Equity markets have been in free fall since Trump’s announcement Wednesday unveiling sweeping tariffs on trading partners that were far more impactful than markets expected. (Photo: Manusapon Kasosod/Getty Images)
Trading floors across the globe were overcome by waves of further selling after last week’s sharp losses, with US President Donald Trump telling Americans to “be strong, courageous, and patient,” minutes before the New York stock market opened to drops of over three percent.
“The United States has a chance to do something that should have been done DECADES AGO,” Trump said in reference to his tariff reforms that have upended the global economy.
“Don’t be Weak! Don’t be Stupid!… Be Strong, Courageous, and Patient, and GREATNESS will be the result!”
About 20 minutes into trading, the Dow Jones Industrial Average was down 3.6 percent at 36,947.62.
The broad-based S&P 500 tumbled 3.5 percent to 4 897.96, while the tech-rich Nasdaq Composite Index shed 3.7 percent to 15,017.24.
Equity markets have been in free fall since Trump’s announcement Wednesday unveiling sweeping tariffs on trading partners that were far more impactful than markets expected.
The losses pushed Nasdaq into a bear market last week with the other two indices not far behind.

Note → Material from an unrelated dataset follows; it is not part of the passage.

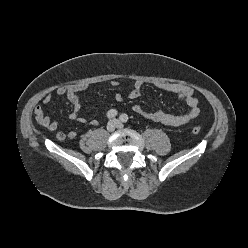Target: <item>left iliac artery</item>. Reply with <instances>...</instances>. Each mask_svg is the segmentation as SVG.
I'll return each instance as SVG.
<instances>
[{"label":"left iliac artery","instance_id":"left-iliac-artery-1","mask_svg":"<svg viewBox=\"0 0 248 248\" xmlns=\"http://www.w3.org/2000/svg\"><path fill=\"white\" fill-rule=\"evenodd\" d=\"M120 120L124 123L128 122V120H129L128 115L127 114H121Z\"/></svg>","mask_w":248,"mask_h":248}]
</instances>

A bear market is defined as a 20 percent drop from a recent peak.
“In the short term we are very very very oversold and we’re overdue to bounce,” said Adam Sarhan of 50 Park Investments. “In the event that we can’t bounce, that tells us we’re probably going lower.”
Economists point to a rising risk of recession in light of a possible resurgence in inflation and a slowdown in capital investment from businesses unsettled by shifting US policies.

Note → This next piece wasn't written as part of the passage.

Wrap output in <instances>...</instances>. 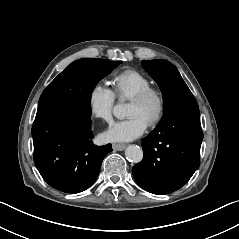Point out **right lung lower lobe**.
Returning a JSON list of instances; mask_svg holds the SVG:
<instances>
[{"instance_id":"1","label":"right lung lower lobe","mask_w":239,"mask_h":239,"mask_svg":"<svg viewBox=\"0 0 239 239\" xmlns=\"http://www.w3.org/2000/svg\"><path fill=\"white\" fill-rule=\"evenodd\" d=\"M90 118V103L82 98L38 106L32 126L34 163L44 181L58 191L79 193L89 188L112 151L111 144H93Z\"/></svg>"}]
</instances>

“Whether or not the menu of tariffs causes a recession remains in question, but it will slow down growth,” JPMorgan Chase Chief Executive Jamie Dimon said in a letter to investors, concluding that “the recent tariffs will likely increase inflation.”
Trillions of dollars have been wiped off combined stock market valuations in recent sessions.
Hong Kong collapsed by 13.2 percent in its worst day in nearly three decades.
Taipei stocks suffered their worst fall on record Monday, tanking 9.7 percent, while Tokyo closed down by almost eight percent.
Frankfurt fell as much as 10 percent in early trading before paring back losses to trade around 4.6 percent lower in afternoon deals.
Bitcoin tumbled while the dollar was mixed after sharp losses last week.
“The carnage in global equity markets has continued,” said Thomas Mathews, Asia Pacific head of markets at Capital Economics.
He said Trump could still pare back his tariffs.
“But, if he doesn’t, equities could get a lot sicker yet.”
A 10-percent “baseline” tariff on imports from around the world took effect Saturday.
A slew of countries will be hit by higher duties from Wednesday, with levies of 34 percent for Chinese goods and 20 percent for EU products.
Beijing announced last week its own 34-percent tariff on US goods, which will come into effect on Thursday.
Canada on Monday launched a WTO complaint against US auto tariffs.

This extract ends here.